Brief
Copy out the entries below exactly as they stand, but only from the line containing "Hébergement" through the line containing "отвечает за достоверность публикуемых данных.".

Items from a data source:
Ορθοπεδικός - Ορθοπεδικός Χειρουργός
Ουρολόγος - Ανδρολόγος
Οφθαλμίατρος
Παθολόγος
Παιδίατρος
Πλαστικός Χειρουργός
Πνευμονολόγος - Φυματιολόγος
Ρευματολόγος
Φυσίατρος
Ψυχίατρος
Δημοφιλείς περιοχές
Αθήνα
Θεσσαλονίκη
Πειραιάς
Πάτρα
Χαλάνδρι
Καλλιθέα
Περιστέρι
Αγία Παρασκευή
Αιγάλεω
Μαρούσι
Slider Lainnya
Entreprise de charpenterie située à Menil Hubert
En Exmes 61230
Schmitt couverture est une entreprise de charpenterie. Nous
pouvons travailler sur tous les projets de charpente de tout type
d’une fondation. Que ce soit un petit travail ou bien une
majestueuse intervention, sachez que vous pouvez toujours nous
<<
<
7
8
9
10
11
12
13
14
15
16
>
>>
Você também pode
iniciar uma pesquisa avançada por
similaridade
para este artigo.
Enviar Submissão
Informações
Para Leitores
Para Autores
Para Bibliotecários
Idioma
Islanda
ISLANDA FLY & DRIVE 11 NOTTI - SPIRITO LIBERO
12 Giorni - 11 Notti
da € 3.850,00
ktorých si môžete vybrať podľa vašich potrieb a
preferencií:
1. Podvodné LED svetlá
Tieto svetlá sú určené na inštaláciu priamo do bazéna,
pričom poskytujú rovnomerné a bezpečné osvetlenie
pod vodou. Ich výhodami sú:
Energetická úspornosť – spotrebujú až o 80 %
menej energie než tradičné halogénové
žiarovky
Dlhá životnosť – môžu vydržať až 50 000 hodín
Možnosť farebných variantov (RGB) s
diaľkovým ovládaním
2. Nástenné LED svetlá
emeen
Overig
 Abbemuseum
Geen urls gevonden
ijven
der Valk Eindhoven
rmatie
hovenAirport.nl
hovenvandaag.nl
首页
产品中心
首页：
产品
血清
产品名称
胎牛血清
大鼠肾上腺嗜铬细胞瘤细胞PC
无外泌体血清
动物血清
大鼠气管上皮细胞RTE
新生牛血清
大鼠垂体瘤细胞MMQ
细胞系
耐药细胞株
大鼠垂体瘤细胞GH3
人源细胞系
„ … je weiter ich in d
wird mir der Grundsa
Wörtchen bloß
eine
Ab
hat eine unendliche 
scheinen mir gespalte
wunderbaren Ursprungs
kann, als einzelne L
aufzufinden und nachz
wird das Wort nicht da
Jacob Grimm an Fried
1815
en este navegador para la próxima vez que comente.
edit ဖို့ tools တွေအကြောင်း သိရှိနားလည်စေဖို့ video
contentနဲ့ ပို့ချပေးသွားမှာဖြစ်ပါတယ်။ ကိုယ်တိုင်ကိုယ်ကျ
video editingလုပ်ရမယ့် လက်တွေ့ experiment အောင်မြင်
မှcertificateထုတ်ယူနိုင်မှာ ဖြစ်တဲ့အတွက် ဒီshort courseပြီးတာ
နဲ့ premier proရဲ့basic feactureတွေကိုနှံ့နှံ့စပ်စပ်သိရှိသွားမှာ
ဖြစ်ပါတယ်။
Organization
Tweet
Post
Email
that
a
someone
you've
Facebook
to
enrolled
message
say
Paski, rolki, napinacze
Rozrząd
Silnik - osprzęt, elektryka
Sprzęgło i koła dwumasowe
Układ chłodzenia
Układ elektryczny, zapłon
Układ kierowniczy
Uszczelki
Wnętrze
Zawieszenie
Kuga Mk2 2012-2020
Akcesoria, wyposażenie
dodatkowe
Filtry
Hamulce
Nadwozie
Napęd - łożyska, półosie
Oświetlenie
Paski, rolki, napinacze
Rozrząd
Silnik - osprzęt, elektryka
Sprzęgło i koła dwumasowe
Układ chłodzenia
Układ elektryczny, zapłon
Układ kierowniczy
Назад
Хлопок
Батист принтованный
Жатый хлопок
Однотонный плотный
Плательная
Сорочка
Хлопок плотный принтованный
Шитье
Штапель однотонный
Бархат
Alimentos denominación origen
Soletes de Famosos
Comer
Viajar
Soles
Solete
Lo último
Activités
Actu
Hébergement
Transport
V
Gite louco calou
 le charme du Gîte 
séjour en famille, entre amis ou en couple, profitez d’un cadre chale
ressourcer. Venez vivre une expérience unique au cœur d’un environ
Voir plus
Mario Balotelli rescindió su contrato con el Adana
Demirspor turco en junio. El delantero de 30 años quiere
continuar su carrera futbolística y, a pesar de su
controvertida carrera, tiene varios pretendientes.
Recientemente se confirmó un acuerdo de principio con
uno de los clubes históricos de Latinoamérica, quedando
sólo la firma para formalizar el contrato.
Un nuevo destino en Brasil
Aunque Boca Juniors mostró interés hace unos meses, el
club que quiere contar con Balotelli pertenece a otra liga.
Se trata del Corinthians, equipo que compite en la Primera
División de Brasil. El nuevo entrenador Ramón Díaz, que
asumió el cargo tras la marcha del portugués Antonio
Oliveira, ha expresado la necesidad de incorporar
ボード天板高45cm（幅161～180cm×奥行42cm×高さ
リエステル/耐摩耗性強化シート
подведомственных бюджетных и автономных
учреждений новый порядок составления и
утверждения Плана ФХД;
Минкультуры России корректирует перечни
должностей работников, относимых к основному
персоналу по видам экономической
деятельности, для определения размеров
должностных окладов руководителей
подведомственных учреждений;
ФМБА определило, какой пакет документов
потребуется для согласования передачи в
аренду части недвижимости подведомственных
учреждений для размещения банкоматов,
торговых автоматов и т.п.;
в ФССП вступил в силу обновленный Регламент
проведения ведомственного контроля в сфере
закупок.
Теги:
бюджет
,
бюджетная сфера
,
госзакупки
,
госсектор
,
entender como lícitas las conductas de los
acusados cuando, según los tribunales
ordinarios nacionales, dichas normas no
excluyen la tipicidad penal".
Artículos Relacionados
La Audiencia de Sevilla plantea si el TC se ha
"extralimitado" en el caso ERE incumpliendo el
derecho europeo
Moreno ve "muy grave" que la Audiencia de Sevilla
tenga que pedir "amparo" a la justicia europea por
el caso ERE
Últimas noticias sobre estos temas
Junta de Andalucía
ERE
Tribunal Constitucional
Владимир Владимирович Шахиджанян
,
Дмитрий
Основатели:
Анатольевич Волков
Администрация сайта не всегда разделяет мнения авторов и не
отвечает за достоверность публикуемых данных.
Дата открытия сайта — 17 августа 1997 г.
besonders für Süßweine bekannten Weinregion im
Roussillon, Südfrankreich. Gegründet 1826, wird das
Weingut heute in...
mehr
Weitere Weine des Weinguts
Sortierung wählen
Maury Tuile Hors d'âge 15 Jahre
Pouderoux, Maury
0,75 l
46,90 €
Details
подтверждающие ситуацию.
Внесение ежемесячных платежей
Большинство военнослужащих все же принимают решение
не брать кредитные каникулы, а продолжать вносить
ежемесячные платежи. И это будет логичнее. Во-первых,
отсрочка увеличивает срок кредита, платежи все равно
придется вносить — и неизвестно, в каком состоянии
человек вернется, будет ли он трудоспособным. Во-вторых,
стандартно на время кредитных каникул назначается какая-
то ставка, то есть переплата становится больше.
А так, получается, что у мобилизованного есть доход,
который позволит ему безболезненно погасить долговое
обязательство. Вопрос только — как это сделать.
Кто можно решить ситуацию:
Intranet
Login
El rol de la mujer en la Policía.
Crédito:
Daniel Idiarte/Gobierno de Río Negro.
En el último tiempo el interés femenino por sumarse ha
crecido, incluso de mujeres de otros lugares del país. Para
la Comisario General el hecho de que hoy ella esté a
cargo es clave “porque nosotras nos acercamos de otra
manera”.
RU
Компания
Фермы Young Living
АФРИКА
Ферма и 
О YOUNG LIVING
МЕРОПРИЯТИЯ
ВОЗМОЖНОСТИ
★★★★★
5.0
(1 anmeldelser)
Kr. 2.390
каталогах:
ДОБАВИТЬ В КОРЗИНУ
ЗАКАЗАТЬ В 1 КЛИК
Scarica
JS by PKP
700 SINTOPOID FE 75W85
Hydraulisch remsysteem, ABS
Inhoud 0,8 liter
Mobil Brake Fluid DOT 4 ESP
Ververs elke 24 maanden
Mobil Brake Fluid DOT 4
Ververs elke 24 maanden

Solution to the exercise
Hébergement
Transport
V
Gite louco calou
 le charme du Gîte 
séjour en famille, entre amis ou en couple, profitez d’un cadre chale
ressourcer. Venez vivre une expérience unique au cœur d’un environ
Voir plus
Mario Balotelli rescindió su contrato con el Adana
Demirspor turco en junio. El delantero de 30 años quiere
continuar su carrera futbolística y, a pesar de su
controvertida carrera, tiene varios pretendientes.
Recientemente se confirmó un acuerdo de principio con
uno de los clubes históricos de Latinoamérica, quedando
sólo la firma para formalizar el contrato.
Un nuevo destino en Brasil
Aunque Boca Juniors mostró interés hace unos meses, el
club que quiere contar con Balotelli pertenece a otra liga.
Se trata del Corinthians, equipo que compite en la Primera
División de Brasil. El nuevo entrenador Ramón Díaz, que
asumió el cargo tras la marcha del portugués Antonio
Oliveira, ha expresado la necesidad de incorporar
ボード天板高45cm（幅161～180cm×奥行42cm×高さ
リエステル/耐摩耗性強化シート
подведомственных бюджетных и автономных
учреждений новый порядок составления и
утверждения Плана ФХД;
Минкультуры России корректирует перечни
должностей работников, относимых к основному
персоналу по видам экономической
деятельности, для определения размеров
должностных окладов руководителей
подведомственных учреждений;
ФМБА определило, какой пакет документов
потребуется для согласования передачи в
аренду части недвижимости подведомственных
учреждений для размещения банкоматов,
торговых автоматов и т.п.;
в ФССП вступил в силу обновленный Регламент
проведения ведомственного контроля в сфере
закупок.
Теги:
бюджет
,
бюджетная сфера
,
госзакупки
,
госсектор
,
entender como lícitas las conductas de los
acusados cuando, según los tribunales
ordinarios nacionales, dichas normas no
excluyen la tipicidad penal".
Artículos Relacionados
La Audiencia de Sevilla plantea si el TC se ha
"extralimitado" en el caso ERE incumpliendo el
derecho europeo
Moreno ve "muy grave" que la Audiencia de Sevilla
tenga que pedir "amparo" a la justicia europea por
el caso ERE
Últimas noticias sobre estos temas
Junta de Andalucía
ERE
Tribunal Constitucional
Владимир Владимирович Шахиджанян
,
Дмитрий
Основатели:
Анатольевич Волков
Администрация сайта не всегда разделяет мнения авторов и не
отвечает за достоверность публикуемых данных.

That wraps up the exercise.